O14 : Handphone

48 5 3
                                    

“Semakin jauh sikap baikku padamu, semakin jauh pula kamu terluka karena diriku.”

- Narenza Putra Samudera Aksara -
.
.
.
.
.

***

Happy reading-!
Jangan lupa untuk vote♡

***

Matahari perlahan terbit menyinari permukaan bumi. Suasana pagi yang tenang dan sejuk menghembus Jakarta pagi ini.

Namun, suasana itu tidak berlaku pada salah satu kediaman di belahan kota tersebut.

PLAK!

“ANAK SIALAN! DASAR TIDAK TAHU DI UNTUNG! BISANYA MENJAWAB SAJA!”

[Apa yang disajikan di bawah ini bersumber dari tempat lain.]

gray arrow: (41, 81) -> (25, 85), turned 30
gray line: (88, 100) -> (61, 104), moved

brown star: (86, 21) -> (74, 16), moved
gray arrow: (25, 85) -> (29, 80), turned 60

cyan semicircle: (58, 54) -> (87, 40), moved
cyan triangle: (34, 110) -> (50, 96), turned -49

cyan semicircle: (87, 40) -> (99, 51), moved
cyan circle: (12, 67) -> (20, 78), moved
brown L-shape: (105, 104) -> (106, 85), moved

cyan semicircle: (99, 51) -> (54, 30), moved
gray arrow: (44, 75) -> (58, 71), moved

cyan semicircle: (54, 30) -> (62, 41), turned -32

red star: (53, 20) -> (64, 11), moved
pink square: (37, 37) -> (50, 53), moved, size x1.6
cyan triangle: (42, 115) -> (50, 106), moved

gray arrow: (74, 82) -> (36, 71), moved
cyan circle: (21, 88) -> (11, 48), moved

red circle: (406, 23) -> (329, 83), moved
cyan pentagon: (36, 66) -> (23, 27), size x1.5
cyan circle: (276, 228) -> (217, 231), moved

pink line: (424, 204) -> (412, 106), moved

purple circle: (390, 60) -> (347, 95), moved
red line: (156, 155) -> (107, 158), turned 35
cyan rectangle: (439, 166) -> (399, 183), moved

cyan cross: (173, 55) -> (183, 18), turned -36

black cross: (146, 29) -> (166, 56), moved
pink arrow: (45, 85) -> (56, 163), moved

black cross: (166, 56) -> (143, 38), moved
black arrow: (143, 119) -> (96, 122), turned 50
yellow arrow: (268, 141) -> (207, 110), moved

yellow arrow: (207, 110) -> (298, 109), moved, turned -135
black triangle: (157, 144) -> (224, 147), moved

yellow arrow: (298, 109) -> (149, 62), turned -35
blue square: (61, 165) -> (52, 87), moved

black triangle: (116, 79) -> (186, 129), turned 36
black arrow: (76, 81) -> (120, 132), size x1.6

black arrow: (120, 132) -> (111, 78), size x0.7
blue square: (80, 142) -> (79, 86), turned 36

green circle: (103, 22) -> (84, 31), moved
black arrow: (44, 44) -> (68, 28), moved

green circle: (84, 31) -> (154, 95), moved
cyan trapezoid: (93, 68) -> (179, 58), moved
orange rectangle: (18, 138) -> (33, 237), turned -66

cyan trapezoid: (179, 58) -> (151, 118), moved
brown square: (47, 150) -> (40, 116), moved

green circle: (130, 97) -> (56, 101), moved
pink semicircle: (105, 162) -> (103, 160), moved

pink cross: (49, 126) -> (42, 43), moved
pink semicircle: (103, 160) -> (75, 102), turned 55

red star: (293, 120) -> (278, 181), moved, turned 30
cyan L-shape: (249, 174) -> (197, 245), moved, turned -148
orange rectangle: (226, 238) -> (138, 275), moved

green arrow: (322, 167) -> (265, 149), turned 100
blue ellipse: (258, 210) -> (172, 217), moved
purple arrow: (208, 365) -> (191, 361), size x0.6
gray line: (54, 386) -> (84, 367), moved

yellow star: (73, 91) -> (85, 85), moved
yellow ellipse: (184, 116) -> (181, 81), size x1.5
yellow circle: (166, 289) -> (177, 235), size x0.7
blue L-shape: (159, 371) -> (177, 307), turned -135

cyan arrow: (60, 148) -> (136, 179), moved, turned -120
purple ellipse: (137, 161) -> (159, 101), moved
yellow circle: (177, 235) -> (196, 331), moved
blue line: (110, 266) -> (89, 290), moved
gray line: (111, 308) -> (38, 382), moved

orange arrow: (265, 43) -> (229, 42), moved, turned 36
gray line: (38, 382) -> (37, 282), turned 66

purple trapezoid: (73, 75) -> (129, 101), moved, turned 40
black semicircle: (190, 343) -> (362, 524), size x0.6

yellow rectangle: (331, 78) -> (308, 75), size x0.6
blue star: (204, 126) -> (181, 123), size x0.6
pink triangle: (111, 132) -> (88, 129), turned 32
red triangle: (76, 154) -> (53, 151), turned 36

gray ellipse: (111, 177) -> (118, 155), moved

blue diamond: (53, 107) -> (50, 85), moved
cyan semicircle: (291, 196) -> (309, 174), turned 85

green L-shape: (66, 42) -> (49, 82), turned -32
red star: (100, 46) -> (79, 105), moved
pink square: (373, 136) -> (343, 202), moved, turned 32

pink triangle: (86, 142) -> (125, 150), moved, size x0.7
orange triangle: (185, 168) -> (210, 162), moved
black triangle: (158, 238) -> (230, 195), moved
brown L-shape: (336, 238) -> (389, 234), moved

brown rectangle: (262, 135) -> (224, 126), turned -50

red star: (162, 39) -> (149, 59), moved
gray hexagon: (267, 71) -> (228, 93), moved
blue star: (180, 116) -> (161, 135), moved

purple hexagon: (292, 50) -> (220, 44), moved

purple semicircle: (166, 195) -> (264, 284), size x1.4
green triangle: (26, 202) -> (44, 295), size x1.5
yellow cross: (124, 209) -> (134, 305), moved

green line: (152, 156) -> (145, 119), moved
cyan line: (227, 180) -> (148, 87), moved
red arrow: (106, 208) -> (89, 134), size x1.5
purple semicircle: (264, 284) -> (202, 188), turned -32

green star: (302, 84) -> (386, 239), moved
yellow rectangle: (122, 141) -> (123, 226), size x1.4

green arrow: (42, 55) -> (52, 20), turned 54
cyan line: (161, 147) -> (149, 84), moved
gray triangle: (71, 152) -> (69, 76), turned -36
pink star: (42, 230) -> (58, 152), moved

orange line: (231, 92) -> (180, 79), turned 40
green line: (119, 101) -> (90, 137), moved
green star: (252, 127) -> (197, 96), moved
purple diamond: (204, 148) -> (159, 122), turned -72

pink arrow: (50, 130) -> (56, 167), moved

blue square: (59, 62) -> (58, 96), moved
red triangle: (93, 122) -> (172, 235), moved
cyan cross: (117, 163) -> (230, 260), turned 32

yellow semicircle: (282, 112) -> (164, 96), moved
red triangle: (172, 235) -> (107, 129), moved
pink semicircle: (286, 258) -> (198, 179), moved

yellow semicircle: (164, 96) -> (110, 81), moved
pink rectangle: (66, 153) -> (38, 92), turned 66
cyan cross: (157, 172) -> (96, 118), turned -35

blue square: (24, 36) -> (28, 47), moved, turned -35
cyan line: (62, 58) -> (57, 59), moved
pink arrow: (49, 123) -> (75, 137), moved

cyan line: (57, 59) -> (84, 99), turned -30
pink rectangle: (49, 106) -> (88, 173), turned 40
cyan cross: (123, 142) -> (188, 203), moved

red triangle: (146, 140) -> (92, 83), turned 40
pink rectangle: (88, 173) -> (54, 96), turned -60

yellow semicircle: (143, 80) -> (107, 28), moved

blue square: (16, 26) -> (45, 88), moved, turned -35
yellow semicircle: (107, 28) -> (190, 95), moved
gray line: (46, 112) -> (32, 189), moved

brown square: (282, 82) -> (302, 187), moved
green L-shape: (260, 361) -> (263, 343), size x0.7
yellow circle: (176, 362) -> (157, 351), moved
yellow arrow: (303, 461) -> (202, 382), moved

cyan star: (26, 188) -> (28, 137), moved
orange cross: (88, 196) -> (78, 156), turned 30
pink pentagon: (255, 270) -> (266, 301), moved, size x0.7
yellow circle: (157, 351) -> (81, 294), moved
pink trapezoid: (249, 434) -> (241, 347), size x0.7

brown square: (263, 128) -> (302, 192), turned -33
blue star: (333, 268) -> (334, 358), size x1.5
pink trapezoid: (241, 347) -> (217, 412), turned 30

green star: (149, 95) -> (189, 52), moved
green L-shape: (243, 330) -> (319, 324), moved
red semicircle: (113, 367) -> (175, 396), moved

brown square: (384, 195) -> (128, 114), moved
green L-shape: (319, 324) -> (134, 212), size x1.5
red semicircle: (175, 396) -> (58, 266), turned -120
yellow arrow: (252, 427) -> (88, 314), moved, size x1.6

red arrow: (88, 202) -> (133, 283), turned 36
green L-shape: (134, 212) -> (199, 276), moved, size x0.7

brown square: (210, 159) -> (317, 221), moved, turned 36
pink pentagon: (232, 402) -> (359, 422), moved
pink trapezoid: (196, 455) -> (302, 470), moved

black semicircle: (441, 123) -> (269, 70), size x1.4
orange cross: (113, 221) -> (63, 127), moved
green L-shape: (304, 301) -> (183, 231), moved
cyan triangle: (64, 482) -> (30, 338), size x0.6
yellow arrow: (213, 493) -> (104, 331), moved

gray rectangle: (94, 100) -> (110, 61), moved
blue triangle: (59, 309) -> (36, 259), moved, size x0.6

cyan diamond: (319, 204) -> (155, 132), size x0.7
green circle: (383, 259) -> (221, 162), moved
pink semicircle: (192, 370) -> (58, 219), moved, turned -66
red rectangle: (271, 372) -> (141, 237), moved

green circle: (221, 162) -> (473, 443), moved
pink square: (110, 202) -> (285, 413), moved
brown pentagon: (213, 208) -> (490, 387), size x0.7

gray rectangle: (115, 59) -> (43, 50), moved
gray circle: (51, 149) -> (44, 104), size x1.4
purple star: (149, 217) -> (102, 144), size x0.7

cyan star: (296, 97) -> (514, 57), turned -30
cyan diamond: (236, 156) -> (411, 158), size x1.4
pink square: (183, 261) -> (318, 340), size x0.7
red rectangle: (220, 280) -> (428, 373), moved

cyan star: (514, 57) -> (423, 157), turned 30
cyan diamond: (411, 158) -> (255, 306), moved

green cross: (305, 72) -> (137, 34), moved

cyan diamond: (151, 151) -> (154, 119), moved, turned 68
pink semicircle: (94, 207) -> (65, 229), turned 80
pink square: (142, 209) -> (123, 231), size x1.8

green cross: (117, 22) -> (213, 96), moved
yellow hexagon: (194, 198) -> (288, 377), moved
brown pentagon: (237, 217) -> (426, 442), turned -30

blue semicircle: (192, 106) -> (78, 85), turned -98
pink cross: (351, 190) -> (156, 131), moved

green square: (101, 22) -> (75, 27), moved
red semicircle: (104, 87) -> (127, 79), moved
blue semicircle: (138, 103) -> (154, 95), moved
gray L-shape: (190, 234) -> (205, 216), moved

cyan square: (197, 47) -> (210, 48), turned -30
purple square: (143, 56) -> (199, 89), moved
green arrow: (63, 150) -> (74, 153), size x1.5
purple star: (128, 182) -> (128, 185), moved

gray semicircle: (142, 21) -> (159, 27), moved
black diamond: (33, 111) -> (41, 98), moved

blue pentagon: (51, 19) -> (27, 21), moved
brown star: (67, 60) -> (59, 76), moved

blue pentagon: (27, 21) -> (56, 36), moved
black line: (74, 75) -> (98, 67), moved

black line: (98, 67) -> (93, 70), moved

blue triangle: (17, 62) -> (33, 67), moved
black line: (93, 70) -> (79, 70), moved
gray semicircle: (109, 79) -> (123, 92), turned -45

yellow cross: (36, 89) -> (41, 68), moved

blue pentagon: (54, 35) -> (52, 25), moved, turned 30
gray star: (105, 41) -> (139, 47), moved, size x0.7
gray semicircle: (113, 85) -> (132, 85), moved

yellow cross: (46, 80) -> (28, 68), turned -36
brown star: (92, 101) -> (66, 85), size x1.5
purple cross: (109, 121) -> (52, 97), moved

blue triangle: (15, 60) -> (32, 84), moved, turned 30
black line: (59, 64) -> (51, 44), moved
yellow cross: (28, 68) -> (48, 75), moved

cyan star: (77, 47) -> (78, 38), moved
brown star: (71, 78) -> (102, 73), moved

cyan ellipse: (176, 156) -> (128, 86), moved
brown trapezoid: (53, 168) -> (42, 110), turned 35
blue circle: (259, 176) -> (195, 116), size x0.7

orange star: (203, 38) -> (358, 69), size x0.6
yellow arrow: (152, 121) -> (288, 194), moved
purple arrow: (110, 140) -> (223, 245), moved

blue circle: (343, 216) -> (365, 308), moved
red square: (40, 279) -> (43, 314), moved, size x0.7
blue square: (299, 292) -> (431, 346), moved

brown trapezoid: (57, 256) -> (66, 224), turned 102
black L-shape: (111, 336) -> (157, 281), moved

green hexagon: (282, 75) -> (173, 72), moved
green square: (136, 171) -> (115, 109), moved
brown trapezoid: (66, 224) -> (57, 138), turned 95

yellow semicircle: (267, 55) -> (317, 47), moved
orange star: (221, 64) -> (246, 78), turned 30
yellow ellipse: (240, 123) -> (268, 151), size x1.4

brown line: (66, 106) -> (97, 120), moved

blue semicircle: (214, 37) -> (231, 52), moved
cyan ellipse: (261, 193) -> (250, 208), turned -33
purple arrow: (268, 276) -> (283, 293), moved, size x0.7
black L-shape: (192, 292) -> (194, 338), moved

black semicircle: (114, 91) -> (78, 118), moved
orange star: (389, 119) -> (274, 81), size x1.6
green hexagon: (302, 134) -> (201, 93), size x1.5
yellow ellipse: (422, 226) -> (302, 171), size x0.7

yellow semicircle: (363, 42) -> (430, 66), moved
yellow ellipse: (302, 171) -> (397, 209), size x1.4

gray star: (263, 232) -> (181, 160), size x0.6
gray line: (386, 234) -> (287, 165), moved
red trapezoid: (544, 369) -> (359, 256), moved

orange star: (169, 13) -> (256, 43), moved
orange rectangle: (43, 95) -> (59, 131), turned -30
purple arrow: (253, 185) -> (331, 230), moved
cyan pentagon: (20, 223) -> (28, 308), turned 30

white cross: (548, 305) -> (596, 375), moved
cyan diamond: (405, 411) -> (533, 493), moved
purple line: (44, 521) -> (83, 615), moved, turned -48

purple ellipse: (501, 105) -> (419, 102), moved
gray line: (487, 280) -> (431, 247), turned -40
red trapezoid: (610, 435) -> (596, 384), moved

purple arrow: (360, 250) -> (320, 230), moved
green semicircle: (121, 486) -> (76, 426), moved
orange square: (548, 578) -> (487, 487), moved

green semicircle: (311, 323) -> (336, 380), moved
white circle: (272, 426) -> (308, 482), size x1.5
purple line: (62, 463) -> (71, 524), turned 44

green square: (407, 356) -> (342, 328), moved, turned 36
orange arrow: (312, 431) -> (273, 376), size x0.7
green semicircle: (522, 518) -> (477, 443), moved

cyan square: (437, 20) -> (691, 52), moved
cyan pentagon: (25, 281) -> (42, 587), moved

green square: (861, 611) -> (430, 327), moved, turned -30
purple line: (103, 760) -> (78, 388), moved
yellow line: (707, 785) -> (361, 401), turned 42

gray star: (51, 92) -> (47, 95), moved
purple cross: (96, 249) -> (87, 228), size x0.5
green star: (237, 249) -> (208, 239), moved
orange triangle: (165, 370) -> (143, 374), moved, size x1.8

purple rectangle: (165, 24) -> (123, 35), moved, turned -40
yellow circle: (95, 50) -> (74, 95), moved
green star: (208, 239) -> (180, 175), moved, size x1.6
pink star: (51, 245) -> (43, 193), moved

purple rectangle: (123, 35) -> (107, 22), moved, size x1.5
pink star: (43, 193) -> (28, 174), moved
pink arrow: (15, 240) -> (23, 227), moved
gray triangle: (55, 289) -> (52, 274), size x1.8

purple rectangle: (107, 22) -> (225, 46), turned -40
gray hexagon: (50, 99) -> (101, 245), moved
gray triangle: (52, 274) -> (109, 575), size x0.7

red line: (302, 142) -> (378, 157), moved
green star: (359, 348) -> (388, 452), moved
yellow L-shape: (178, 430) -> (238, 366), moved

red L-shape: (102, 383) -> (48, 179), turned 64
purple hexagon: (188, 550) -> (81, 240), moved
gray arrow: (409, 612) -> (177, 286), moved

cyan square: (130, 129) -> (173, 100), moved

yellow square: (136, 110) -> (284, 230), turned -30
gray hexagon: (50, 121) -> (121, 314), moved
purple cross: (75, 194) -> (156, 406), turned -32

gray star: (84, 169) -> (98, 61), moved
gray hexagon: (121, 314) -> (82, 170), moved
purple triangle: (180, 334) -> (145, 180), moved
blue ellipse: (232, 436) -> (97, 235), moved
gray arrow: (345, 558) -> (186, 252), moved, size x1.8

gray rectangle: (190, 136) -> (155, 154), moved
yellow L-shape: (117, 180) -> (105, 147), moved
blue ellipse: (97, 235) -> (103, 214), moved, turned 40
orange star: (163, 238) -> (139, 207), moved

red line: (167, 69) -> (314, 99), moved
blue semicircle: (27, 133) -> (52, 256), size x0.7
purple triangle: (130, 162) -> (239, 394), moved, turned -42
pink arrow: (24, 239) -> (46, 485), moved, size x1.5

Ya, suara-suara itulah yang dapat Nandya terima dalam setiap harinya. Suara yang mampu membuat batinnya terluka, suara yang mampu membuat pikirannya berkecamuk, dan suara yang mampu membuat raganya mati rasa.

Muak? Jelas.

Kecewa? Tidak perlu ditanya lagi.

Hidup yang Nandya jalani selama ini sudah cukup membuat gadis itu kehilangan arah untuk berjalan, untuk melanjutkan apa itu arti kehidupan, untuk tau dimana letak dirinya hidup.

Semua itu perlahan meluluhlantakkan dirinya. Semua itu perlahan hilang dan lenyap bagai di telan lautan. Dan, semua itu perlahan kosong meninggalkan ruang yang tidak tersisa bagi Nandya tempati.

Kenapa takdir selalu membiarkan dirinya berjalan sendirian di alam semesta ini?

Kenapa takdir selalu merobohkan rumah yang berusaha dirinya jaga dari terpaan badai yang menyerang?

Lalu, kenapa...

Kenapa takdir selalu membuat Nandya hidup dalam perasaan bersalah yang tak kunjung usai?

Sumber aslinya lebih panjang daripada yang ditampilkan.